Jono Dry, Gummy Bear and Eye (process), 2022, Graphite on Paper, 114 x 164 cm, ENQUIRE ABOUT ORIGINAL ARTWORK
Based in Cape Town and entirely self taught, South African artist Jono Dry has worked for the last thirteen years on creating a practice centred around his large-scale hyperrealist graphite works. The luxury of time runs strongly through Jono’s practice as an artist ~ with a single drawing taking about 2 months to complete, with up to 200 hours of drawing that affirms a sense of cadence and a power to move.
“Graphite is a part of me, it's probably a part of you too. Elemental, as one of the oldest forms of inscription - graphite has lent itself to the hand-made mark of scientists, artists, cartographers, builders, draughtsmen and explorers.The truth is, we have been working with this medium our whole lives.”
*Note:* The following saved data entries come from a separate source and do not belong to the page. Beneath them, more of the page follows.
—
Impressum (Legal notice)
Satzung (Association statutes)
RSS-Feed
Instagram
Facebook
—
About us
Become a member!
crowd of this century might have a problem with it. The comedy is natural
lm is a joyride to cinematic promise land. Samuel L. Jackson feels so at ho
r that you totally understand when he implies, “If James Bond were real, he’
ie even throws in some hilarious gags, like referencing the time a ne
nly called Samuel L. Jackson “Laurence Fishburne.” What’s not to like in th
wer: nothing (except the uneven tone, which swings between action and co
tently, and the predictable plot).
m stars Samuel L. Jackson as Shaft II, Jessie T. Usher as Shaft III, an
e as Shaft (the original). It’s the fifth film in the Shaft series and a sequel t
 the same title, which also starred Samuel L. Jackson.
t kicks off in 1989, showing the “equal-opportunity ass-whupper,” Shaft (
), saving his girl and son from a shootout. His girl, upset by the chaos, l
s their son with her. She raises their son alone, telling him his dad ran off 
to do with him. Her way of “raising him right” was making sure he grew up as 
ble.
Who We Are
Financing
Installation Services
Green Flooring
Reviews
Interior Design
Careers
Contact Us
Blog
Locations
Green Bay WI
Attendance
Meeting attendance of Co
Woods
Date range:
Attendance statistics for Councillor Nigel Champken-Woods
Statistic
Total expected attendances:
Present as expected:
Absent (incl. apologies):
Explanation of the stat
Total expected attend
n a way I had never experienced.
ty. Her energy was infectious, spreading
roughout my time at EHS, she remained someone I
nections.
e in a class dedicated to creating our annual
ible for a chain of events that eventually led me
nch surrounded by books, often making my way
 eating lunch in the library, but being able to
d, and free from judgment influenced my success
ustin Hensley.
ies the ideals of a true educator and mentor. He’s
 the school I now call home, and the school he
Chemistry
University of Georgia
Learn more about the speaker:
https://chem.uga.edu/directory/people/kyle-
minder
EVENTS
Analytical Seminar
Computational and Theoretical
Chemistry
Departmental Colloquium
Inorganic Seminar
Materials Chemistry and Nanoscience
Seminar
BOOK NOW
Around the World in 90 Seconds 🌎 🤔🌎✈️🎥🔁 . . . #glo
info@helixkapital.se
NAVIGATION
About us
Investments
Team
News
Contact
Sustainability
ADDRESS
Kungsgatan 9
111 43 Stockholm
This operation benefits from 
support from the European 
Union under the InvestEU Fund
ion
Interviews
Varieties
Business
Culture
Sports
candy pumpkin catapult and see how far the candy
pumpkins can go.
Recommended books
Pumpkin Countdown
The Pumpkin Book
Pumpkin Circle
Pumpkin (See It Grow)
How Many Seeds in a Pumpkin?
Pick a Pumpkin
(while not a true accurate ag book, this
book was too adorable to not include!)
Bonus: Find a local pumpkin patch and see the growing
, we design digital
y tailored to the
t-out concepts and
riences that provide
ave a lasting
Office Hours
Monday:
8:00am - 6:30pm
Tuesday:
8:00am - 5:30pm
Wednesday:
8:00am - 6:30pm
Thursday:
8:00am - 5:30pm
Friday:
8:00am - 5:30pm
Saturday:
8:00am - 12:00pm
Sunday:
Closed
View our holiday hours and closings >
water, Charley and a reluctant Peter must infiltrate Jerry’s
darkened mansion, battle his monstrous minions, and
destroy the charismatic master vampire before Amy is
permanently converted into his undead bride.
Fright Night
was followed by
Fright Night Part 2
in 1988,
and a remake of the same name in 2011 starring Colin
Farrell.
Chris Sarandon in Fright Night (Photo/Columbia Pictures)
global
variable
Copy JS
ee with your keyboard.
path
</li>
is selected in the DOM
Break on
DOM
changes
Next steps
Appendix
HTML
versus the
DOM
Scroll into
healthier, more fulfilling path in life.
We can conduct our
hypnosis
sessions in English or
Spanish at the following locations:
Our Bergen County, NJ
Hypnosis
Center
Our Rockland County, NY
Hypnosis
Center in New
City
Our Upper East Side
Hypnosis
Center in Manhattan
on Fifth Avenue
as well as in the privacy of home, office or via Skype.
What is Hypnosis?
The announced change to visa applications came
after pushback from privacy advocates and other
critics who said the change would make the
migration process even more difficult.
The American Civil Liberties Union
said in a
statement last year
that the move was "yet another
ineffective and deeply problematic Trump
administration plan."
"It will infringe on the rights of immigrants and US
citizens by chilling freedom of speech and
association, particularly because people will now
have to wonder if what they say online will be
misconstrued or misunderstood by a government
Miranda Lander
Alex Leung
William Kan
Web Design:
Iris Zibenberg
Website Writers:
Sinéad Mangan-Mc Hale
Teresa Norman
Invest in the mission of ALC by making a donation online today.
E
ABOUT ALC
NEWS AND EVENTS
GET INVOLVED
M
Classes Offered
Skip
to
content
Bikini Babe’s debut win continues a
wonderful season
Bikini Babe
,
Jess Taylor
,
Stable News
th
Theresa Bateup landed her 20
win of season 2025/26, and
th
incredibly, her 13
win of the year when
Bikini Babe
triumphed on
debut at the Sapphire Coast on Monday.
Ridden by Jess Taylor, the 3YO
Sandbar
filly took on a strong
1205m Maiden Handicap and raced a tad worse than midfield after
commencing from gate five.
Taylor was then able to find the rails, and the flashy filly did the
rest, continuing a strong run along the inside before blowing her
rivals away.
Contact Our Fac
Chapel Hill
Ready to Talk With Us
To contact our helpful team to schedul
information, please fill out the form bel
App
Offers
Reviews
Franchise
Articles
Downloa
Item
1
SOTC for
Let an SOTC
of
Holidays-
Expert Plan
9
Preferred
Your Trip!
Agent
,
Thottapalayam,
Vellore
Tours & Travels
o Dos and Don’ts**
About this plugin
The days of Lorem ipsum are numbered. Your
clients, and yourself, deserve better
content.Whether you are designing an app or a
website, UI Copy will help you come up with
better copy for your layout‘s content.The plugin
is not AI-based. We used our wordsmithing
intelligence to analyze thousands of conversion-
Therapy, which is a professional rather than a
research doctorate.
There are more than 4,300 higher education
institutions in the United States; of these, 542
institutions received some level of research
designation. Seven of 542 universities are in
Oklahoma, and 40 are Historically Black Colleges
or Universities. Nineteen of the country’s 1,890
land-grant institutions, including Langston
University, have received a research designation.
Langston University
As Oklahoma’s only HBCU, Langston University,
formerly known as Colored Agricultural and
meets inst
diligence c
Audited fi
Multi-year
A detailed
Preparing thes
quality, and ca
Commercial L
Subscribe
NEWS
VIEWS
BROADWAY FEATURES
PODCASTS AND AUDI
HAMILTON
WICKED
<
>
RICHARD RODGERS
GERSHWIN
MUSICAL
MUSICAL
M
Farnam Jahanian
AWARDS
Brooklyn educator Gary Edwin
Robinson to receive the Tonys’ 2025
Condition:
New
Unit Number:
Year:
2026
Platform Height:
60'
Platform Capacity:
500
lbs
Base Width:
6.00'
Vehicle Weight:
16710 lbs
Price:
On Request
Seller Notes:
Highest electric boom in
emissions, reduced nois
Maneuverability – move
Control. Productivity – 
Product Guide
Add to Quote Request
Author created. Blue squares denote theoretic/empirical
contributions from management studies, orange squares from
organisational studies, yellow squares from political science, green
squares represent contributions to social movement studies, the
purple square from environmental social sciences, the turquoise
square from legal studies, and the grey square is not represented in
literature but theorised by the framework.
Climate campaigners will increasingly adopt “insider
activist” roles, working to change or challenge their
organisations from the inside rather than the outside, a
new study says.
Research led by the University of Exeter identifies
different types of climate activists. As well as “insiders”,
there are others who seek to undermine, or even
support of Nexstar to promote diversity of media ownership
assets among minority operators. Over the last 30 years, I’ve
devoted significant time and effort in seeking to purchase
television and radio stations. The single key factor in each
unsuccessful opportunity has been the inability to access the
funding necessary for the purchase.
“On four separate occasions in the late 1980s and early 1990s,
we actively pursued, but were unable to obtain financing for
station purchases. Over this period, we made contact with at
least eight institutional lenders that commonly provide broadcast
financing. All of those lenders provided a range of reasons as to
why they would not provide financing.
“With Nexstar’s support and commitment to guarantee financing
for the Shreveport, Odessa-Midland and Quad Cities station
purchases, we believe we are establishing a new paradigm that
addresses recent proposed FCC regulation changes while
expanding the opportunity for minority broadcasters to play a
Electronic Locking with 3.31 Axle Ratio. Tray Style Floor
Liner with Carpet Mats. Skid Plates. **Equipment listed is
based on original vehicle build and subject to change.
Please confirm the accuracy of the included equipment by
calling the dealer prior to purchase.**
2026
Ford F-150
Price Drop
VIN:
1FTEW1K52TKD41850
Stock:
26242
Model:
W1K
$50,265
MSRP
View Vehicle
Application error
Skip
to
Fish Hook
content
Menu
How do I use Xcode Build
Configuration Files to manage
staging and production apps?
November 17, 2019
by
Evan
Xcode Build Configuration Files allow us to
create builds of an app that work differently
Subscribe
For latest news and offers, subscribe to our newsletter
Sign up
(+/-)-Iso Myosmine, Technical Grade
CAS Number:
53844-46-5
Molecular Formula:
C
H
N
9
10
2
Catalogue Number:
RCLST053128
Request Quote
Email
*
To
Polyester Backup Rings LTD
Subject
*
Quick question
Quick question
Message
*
Spending his career pushing the medium as an artist, Dry is constantly experimenting, exploring the different ways the medium of graphite can be used. Hyperrealism’s demand for focus means that Dry has worked to experience a meditative space through his drawing practice. The monochrome medium provides a blank page on which to pour out fantasies and juxtapositions.
Jono Dry, Ruin, 2020, Graphite on Paper, 114 x 80 cm, R 11,470 ex. vat, ORDER PRINT HERE
“A foundation for any artwork and most thoughts - graphite marks a wall on a construction site whilst also being a vehicle to delicately pour out imagination onto a piece of paper. Drafting ideas and mapping thoughts that you then might erase, there is the safety to change your mind.”
In years of conversation with graphite, pushing it further and becoming more nuanced with its depth and textures - the medium begins to push back through its surface. Fighting back, graphite offers up a remarkable resilience and humble strength to the maker.
Jono Dry, Figure in Frame (process), 2021, Graphite on Paper, 164 x 114 cm
A portfolio showing years of dedication to depicting anatomy, Dry’s work celebrates the human form whilst manipulating small moments with a sensitive surrealism born of soft, powdered graphite and an empathetic view. Statuesque figures turn in contrapusto to look back at 16th century Greek sculptures as Dry gently chips away at marble surfaces and broken skin to reveal the fragile nature of man beneath. The works in Dry’s portfolio celebrate the practice of drawing and a life-long relationship with the medium of paper - being a site of ideas, vulnerability and healing.
Although a lack of peers working in the genre has allowed him to take space as one of South Africa’s leading hyperrealists - Dry’s undoubted dedication to his skill and practice as a whole has gained him a large global following and a growing international market for his work.
Jono Dry, Figure in Frame, 2021, Graphite on Paper, 164 x 114 cm
As an artist, Dry is able to share a passion hidden deep in shades of grey. A humble tool - a trusted conduit for creative thoughts, and a partner in this world with which to leave a mark. It seems that Dry is able to lose time in the making of each drawing, to dream, and access a space of great possibility in the world of black and white.